International Positioning:

We have been able to solidify our brand and involvement in the mid-large to large-cap sector globally. During 2024-25, with the acquisition of TWO95 International Inc we have been able to strengthen our presence in the North American market. Currently we have also recruited a senior person to drive our business in the European Region and we feel we will have a reasonable success in this endeavor. We have rolled out most variants of Managed PKI use cases across geographies to serve as a reference and knowledge base for further re-selling along similar models. In South America one of the country?s central bank has been our customer, which is leading to many other conversations in the region. On Trust Services we have aligned with one Trust Service Provider in Chile and one in Peru to set up issuing CA based on our emSign root CA and issue certificates locally. In Indonesia we have won our first large deal from a large public sector corporate for our emSigner with eStamping and mobile application. This has paved the way for many other conversations in the region. With all these, our international revenue increased by 57.5 % during 2024-25.

Certifications, Accreditations and Membership in International Bodies:

We have obtained a variety of accreditations, security and compliance certifications, which we maintain on an ongoing basis. For example, we have received WebTrust Accreditation to provide services as a public certifying authority globally and to list our digital signature certificate roots with renowned browsers. We have also received certifications of compliance with the standards prescribed under CMMI Level 5 – Software Development Lifecycle Maturity, ISO 27001:2013, ISO 27018:2014, ISO 9000:2015, ISO 20000-1:2018, SOC 2 Type 1, SOC 2 Type 2 – Cloud Information Security, ISO 22301:2019, and certification for EAL 4+ Common Criteria by the Cyber Security Agency of Singapore.

Revenue Growth

Enterprise Solution- India

The enterprise business division in the India region showed a good increase of 42.6%

Enterprise Solution- Rest of the world

During 2024–25, the enterprise business division in the Rest of the World grew by 57.5% (including IKON, Two95) compared to the year 2023–24. The growth was driven by deeper penetration of our solutions in the Middle East, Africa, and the USA. The Company also secured some wins in the Asia-Pacific regions. With several marquee reference customers in global markets, the Company is well-positioned to capture the growth opportunities available for its solutions.

Trust Services

Revenue from Trust Services grew by 1.4% compared to the previous year (2023–24). The growth is muted as the income tax department removed the need for usage of digital signature in respect of tax audit cases other than that of Companies. Further, the competition increased due to licencing of several new certifying authorities.

8 . General: Standalone:

The revenue from operations of the Company on a standalone basis for the year ended 31st March 2025 was Rs. 2,029.60 million, showing an overall increase of 10.8% as compared to the previous years revenue of Rs. 1,832.59 million. As indicated earlier, the Trust Services business and enterprise business grew by 1.4% and 42.6% respectively

The EBITDA decreased by 8.6% to Rs. 423.07 million during the reporting period from Rs. 462.63 million in the previous year. The reduction is attributable to revised CCA guidelines regarding billing to end customers. Consequently, our partners were unable to sell the inventory in their possession, necessitating a DSC stock repurchase totalling Rs. 87.5 million. EBITDA for the financial year is 19.9% of total revenue, as compared to 24.2% in the last financial year.

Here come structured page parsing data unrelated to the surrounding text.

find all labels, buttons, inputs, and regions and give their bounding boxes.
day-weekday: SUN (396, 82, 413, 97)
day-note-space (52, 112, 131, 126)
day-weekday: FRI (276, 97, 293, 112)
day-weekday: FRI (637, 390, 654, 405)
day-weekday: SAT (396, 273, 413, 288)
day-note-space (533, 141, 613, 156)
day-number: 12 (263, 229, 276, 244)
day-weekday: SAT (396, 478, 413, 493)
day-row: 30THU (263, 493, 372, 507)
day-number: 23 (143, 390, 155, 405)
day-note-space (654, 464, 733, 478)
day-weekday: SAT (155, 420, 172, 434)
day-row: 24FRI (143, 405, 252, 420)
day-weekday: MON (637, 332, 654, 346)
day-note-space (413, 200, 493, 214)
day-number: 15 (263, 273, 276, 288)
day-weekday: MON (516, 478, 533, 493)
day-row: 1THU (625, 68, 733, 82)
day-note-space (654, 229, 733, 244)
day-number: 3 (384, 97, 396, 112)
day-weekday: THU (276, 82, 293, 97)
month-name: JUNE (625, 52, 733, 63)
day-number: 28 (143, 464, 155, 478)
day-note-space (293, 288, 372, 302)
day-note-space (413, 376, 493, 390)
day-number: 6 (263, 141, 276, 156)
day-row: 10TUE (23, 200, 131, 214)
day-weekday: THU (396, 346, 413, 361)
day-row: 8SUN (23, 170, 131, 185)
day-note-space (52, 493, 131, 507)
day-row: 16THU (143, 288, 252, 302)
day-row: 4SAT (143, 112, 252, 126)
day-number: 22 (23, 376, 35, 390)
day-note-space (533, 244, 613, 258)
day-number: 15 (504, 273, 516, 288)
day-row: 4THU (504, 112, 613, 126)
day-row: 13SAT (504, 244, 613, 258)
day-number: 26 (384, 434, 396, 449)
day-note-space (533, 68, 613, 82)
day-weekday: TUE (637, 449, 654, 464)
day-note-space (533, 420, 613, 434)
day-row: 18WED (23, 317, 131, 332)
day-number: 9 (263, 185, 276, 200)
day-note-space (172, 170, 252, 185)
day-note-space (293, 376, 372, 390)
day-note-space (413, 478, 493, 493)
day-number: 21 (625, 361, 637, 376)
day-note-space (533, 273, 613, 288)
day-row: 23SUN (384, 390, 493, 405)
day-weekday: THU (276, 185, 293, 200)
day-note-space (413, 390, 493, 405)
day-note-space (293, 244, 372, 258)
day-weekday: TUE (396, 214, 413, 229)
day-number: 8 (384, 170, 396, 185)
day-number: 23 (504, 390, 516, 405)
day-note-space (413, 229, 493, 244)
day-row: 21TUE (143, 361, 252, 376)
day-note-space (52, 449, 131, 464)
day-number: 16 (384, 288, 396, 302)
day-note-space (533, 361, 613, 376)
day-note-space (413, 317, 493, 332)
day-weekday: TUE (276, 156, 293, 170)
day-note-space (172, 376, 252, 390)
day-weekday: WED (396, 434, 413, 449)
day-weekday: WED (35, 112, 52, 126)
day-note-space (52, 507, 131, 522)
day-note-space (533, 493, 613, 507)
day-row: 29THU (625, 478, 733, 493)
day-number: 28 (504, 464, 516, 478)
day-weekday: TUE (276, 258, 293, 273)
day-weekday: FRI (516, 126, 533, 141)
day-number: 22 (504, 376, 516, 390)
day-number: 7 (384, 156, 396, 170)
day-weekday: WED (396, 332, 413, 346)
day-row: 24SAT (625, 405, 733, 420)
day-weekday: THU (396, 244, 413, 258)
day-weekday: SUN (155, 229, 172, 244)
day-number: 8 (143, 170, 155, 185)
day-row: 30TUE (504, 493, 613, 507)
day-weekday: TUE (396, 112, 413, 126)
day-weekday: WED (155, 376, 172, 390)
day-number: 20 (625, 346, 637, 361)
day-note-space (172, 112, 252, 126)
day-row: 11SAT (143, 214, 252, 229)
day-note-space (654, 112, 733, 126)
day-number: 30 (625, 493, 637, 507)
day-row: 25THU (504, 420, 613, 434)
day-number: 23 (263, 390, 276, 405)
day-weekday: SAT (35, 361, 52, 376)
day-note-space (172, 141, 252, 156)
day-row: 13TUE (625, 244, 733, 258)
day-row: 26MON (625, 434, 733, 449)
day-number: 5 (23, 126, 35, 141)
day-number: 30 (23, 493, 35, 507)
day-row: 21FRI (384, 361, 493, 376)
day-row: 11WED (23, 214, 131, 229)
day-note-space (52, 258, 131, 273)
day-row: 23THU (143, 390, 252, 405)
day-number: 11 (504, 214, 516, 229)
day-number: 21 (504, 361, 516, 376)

The profit before tax and appropriations for the year under review is Rs. 270.45 million, as compared to Rs. 286.48 million in the previous year, showing a decrease of 5.6%.

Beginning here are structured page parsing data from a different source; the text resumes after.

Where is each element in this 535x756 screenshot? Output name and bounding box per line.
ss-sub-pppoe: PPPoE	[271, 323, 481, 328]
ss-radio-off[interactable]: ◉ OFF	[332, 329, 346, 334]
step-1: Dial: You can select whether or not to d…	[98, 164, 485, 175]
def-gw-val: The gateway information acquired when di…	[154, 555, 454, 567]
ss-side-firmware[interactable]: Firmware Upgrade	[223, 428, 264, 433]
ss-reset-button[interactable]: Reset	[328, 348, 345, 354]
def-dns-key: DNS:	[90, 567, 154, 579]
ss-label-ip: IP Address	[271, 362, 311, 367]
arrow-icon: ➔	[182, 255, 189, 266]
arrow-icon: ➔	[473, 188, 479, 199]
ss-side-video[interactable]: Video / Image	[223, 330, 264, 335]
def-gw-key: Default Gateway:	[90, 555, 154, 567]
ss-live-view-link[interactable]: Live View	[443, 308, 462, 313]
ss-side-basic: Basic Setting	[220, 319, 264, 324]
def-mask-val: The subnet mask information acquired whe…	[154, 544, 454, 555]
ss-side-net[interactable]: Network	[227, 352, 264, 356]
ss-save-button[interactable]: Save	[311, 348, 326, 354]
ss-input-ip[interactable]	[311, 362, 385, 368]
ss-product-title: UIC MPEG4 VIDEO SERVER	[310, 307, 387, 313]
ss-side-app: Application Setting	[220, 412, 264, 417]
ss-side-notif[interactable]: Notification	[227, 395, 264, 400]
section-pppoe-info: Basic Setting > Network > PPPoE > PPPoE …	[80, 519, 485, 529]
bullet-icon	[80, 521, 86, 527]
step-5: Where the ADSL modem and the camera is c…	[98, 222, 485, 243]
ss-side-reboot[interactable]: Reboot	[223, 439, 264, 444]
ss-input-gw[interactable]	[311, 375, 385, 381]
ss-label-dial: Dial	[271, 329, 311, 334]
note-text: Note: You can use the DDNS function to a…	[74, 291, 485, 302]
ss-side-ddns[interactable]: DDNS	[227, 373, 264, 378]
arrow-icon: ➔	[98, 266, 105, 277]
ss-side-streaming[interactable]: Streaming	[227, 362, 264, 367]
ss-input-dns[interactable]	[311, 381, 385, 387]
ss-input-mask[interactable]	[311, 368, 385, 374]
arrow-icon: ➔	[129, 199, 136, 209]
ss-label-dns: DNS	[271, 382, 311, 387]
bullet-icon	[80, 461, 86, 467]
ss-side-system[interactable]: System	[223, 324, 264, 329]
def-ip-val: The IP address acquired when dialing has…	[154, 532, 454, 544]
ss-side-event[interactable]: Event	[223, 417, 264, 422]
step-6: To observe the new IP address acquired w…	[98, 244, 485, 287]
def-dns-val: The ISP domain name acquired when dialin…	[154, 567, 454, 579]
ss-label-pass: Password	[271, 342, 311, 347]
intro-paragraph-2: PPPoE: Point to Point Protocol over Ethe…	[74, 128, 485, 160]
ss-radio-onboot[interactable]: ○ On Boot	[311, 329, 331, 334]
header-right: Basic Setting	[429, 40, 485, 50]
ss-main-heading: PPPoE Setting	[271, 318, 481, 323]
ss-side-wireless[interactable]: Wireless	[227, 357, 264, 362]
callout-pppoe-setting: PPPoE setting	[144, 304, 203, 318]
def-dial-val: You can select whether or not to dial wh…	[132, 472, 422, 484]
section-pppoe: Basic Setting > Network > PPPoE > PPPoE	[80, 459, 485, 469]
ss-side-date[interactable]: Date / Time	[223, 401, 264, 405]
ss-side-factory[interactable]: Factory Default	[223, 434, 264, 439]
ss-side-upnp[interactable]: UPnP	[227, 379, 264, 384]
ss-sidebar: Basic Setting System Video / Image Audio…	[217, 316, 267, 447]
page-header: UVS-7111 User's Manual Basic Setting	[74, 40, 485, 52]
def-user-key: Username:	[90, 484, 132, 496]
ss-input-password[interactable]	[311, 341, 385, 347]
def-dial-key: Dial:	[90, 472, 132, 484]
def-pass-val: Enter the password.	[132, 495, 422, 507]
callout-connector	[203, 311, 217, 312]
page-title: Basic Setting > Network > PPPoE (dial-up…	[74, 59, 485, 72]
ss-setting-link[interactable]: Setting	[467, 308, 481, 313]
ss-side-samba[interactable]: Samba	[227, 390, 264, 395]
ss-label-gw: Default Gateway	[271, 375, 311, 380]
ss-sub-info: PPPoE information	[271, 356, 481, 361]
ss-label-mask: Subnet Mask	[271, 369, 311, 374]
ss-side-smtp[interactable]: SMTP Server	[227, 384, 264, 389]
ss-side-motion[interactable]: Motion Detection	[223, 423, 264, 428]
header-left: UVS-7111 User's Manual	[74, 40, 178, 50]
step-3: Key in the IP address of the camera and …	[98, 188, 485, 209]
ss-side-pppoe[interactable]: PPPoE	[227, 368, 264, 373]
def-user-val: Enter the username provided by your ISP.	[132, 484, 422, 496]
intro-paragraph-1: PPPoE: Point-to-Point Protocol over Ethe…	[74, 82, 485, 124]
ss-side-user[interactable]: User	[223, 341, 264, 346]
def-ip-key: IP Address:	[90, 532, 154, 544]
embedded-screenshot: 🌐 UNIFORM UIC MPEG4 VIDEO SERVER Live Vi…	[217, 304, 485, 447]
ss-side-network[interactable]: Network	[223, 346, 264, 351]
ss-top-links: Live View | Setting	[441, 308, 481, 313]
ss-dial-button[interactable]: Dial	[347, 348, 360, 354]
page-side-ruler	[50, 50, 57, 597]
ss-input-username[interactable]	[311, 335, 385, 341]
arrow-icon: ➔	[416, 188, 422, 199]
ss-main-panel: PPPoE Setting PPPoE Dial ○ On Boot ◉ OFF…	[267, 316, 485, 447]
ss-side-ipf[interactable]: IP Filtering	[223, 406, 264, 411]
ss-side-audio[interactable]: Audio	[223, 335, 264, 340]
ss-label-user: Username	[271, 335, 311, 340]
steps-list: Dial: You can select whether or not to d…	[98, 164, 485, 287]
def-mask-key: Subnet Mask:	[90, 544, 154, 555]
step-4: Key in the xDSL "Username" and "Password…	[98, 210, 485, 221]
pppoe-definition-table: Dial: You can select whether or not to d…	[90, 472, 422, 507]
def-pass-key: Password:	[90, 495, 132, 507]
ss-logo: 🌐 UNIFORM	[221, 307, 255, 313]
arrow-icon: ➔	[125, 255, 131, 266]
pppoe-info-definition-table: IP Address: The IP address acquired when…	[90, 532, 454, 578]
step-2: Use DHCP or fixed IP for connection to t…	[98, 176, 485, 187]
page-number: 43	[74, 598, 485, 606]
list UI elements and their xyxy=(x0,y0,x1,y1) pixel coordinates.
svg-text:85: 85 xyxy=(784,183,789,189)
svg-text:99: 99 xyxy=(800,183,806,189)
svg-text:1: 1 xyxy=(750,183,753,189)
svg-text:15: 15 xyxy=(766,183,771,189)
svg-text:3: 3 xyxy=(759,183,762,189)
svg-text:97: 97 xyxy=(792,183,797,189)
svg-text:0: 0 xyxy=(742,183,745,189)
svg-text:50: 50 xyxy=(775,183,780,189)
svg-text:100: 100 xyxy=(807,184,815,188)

The profit after tax and before appropriations in the financial statements for the year is Rs. 186.65 million, as compared to Rs. 206.22 million in the previous financial year. Reduction in Profit Before Tax and Profit After Tax is due to the DSC stock repurchase indicated earlier.

The basic and diluted earnings per share on a standalone basis decreased to Rs. 2.25 per equity share (face value of Rs. 5 per share) from Rs. 2.61 per share, showing a decrease of 13.6%.

Consolidated:

The consolidated revenue of the Company for the reporting period was Rs. 5193.85 million, as compared to Rs. 3,731.19 million in FY 2025, showing a growth of 39.2% in consolidated revenue.

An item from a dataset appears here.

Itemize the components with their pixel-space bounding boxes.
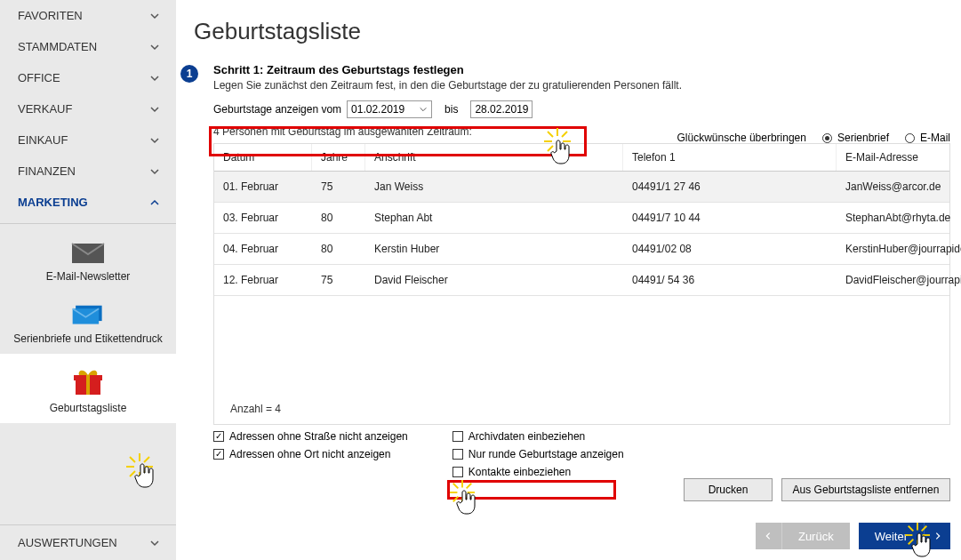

The consolidated EBITDA for the year under review is Rs 1323.83 million as compared to Rs 1164.76 million during the previous year showing a growth of 12.9% as compared to previous year.

The Profit before tax and before appropriations in the consolidated financial Statement for the year is Rs 1073.98 million as compared to a profit before tax of Rs 926.62 million during the previous financial year showing a growth of 15.9%.

The Profit after tax and before appropriations in the consolidated financial Statement for the year is Rs 872.34 million compared to a profit of Rs 763.52 million during the previous financial year showing a growth of 14.6%.

The basic earnings per share on a consolidated basis increased to Rs.10.41 per equity share with a face value of Rs.5 per share from Rs.9.74 per share in the last financial year.

Key Financial Ratios

In accordance with the SEBI (Listing Obligations and Disclosure Requirements) (Amendment) Regulations, 2018, the Company is required to give details of significant changes (change of 25% or more as compared to the immediate previous financial year) in key sector-specific financial ratios. The Company has identified the following ratios as key financial ratios; on a standalone.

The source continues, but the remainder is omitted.